We recognize that other companies, including large pharmaceutical companies, may be developing or have plans to develop products and technologies that may compete with ours. Many of our competitors have substantially greater financial, technical, and human resources than we have. In addition, many of our competitors have significantly greater experience than we have in undertaking preclinical studies and human clinical trials of new pharmaceutical products, obtaining FDA and other regulatory approvals of products for use in health care and manufacturing, and marketing and selling approved products. Our competitors may discover, develop or commercialize products or other novel technologies that are more effective, safer or less costly than any that we are developing. Our competitors may also obtain FDA or other regulatory approval for their products more rapidly than we may obtain approval for ours.

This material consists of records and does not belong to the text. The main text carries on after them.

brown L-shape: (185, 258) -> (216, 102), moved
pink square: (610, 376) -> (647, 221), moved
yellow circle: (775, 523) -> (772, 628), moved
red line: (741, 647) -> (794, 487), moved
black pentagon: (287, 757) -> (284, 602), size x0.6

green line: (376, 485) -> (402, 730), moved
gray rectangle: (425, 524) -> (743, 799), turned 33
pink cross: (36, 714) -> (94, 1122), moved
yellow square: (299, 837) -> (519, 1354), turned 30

We anticipate that the competition with our products and technologies will be based on a number of factors including product efficacy, safety, availability, and price. The timing of market introduction of our products and competitive products will also affect competition among products. We expect the relative speed with which we can develop products, complete the clinical trials, and approval processes and supply commercial quantities of the products to the market to be important competitive factors. Our competitive position will also depend upon our ability to attract and retain qualified personnel, to obtain patent protection or otherwise develop proprietary products or processes, and protect our intellectual property, and to secure sufficient capital resources for the period between technological conception and commercial sales.

Competition for technical and management personnel is intense in our industry, and we may not be able to sustain our operations or grow if we are unable to attract and retain key personnel.

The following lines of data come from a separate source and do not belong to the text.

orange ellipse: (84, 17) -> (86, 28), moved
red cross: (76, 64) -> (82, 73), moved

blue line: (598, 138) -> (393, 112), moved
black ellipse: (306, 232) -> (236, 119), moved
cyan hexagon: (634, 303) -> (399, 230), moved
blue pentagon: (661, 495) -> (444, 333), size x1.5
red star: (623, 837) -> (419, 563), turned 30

Our success is highly dependent on the retention of principal members of our technical and management staff, including Dr. Sudhir Agrawal. Dr. Agrawal serves as our Chairman of the Board of Directors, President and Chief Executive Officer. Dr. Agrawal has made significant contributions to the field of oligonucleotide-based drug candidates, and has led the discovery and development of our compounds targeted to TLRs. He is named as an inventor on over 400 patents and patent applications in countries around the world. Dr. Agrawal provides us with leadership for our management team and research and development activities. The loss of Dr. Agrawal’s services would be detrimental to our ongoing scientific progress and the execution of our business plan.

We are a party to an employment agreement with Dr. Agrawal that expires on October 19, 2015, but automatically extends annually for additional one year periods. This agreement may be terminated by us or Dr. Agrawal for any reason or no reason at any time upon notice to the other party. We do not carry key man life insurance for Dr. Agrawal.

Furthermore, our future growth will require hiring a number of qualified technical and management personnel. Accordingly, recruiting and retaining such personnel in the future will be critical to our success. There is intense competition from other companies and research and academic institutions for qualified personnel in the areas of our activities. If we are not able to continue to attract and retain, on acceptable terms, the qualified personnel necessary for the continued development of our business, we may not be able to sustain our operations or growth.

Regulatory Risks

We may not be able to obtain marketing approval for products resulting from our development efforts.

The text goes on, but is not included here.